August 21, 2012 | 11:28 am

Federal food safety officials have temporarily closed a Central California meat processing plant after finding evidence of “egregious" and inhumane handling of livestock, officials said Tuesday.

The United States Department of Agriculture shuttered Central Valley Meat Co. in Hanford on Monday after determining there were improper controls in place to ensure cows were treated humanely during slaughter, officials with the department's Food Safety and Inspection Service said.

The agency sent a team of investigators, including public health veterinarians, to California on Friday to review two videos of the plant -- one running three hours and the other just three minutes. The animal rights group Compassion Over Killing took credit for the video, saying one of its investigators went undercover at the plant in June and July and captured images of cows being subjected to "torture" and "intentional cruelty" -- being jabbed, hit, electrically shocked, and sprayed with hot water.

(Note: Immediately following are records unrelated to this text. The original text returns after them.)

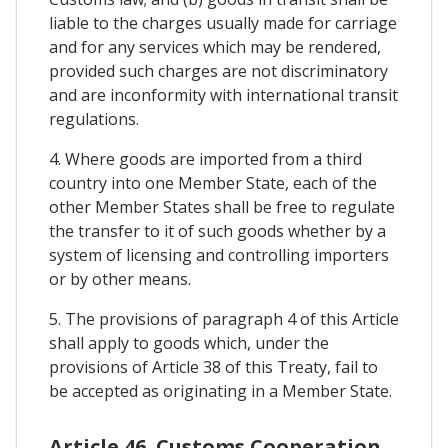
liable to the charges usually made for carriage
and for any services which may be rendered,
provided such charges are not discriminatory
and are inconformity with international transit
regulations.
4. Where goods are imported from a third
country into one Member State, each of the
other Member States shall be free to regulate
the transfer to it of such goods whether by a
system of licensing and controlling importers
or by other means.
5. The provisions of paragraph 4 of this Article
shall apply to goods which, under the
provisions of Article 38 of this Treaty, fail to
be accepted as originating in a Member State.
Article 46. Customs Cooperation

The group said one segment shows cows who were still alive after being shot in the head and then suffocated by workers who stood on their mouths and nostrils. Another featured downed cows, unable to walk, who were shot in the head as many as four times, with workers often walking away while the animal continued to struggle and kick, according to the organization.

A spokeswoman said the group would make its footage public Tuesday afternoon.

Central Valley Meat Co. President Brian Coelho said his company was cooperating fully with federal investigators. In a statement, he said his company had retained an outside animal welfare expert to conduct a separate internal investigation.

“We are extremely disturbed to be informed by the United States Department of Agriculture that inspection was suspended and our plant could not operate based on a videotape that was provided to the department by a third party group that alleged inhumane treatment of animals on our property,” Coelho said.

The Hanford investigation comes four years after activists with the Humane Society captured hidden-camera video of cows at a slaughterhouse in Chino being dragged, pushed and hosed. That footage resulted in the plant’s closure and sparked the largest meat recall in U.S. history at the time.

Federal officials notified Central Valley Meat on Monday that they were withholding the agency's "mark of inspection," a move that keeps the plant from producing or shipping its products. Meat-packing companies must have federal inspectors inside their plants who can issue the mark of inspection to its products, officials said.

“USDA considers inhumane treatment of animals at slaughter facilities to be unacceptable and is conducting a thorough investigation into these allegations," said Neil Gaffney, spokesman for the Food Safety and Inspection Service. Gaffney said his agency is "prepared to take further action as warranted by the investigation."